While the CARD Act of 2009 took credit card disclosures a few steps in the right direction, there is still more work to do as is evident by the various underhanded tactics that banks still refuse to eliminate from their arsenal.
For example, roughly half of the major retailers that offer financing plans aren't transparent about their use of deferred interest, a feature that allows customers to avoid paying interest if they pay off their balance by a given deadline. But if customers miss a payment by even a day or leave $1 unpaid at the end of their low-interest introductory term, they may be retroactively assessed interest on their entire original purchase amount. The Consumer Financial Protection Bureau recently put credit card issuers on notice for such tactics.
Other studies have found that a number of banks don't display a fee schedule on online application pages for checking accounts, despite the fact that checking accounts can have up to 30 different kinds of fees. Another study found that online credit card applications from a number of major issuers lack information about important account terms, such as the cost of transferring a balance and how rewards can be redeemed.
Explanations of mortgage fees, charges and requirements have also come under regulatory scrutiny, given the toxic home loans that many people found themselves stuck with prior to the housing market collapse.
"I think a lot of consumers are still quite confused when shopping for a mortgage," says Maria-Ana Vitorino, assistant professor of marketing at the University of Minnesota.
The manner in which financial products are marketed to consumers obviously doesn't engender much excitement among designers.
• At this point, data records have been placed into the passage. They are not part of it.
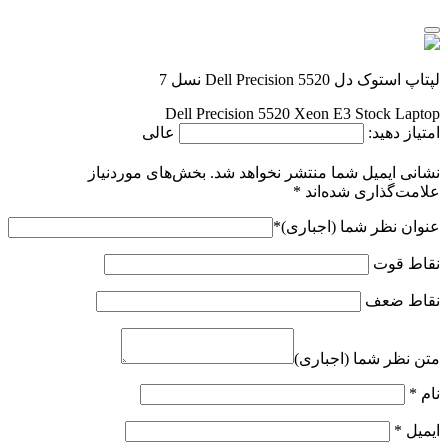
لپتاپ استوک دل Dell Precision 5520 نسل 7
Dell Precision 5520 Xeon E3 Stock Laptop
امتیاز دهید:
عالی
نشانی ایمیل شما منتشر نخواهد شد.
بخش‌های موردنیاز
علامت‌گذاری شده‌اند
*
عنوان نظر شما (اجباری)
*
نقاط قوت
نقاط ضعف
متن نظر شما (اجباری)
نام
*
ایمیل
*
And since banks clearly aren't making marketing reform a priority, there isn't much incentive financial or otherwise for top talent in the field to seek employment in the industry.
Unfortunately, this leaves us stuck with too many unqualified cooks in the kitchen. As things currently stand, regulators and consumer advocacy groups are all coming out with their own ideal disclosure formats, which only adds to a counter-productive lack of uniformity.
The CFPB has both the power and the resources to change this problem. The organization simply needs to understand its weaknesses as far as evaluating design simplicity and embrace the power of crowd-sourcing. More specifically, the CFPB should present the design community with a call to arms by sponsoring open design challenges and using consumers to choose the winners.
The primary objective of these contests should be to figure out how to convey all of the most important information about a given financial product in a manner compatible with both the law and the short attention span of the modern consumer. After all, the basic premise of financial marketing reform is that consumers who are aware of a product's most important characteristics prior to submitting an application will make better choices and encounter fewer unintended consequences.
"We know that when messages are too complicated, consumers tend to disengage and walk away from the product," Dr. Breagin K. Riley, associate professor of marketing at Syracuse University, told CardHub in a recent interview. According to Riley, a disclosure that is "simple and perhaps overly so is likely to be more effective than a more accurate and detailed statement."
If constructed properly, a public-private initiative built on old-fashioned American ingenuity could prove to be exactly what we need to solve this pressing problem. A uniform, well-designed disclosure format would help make financial responsibility possible for everyone.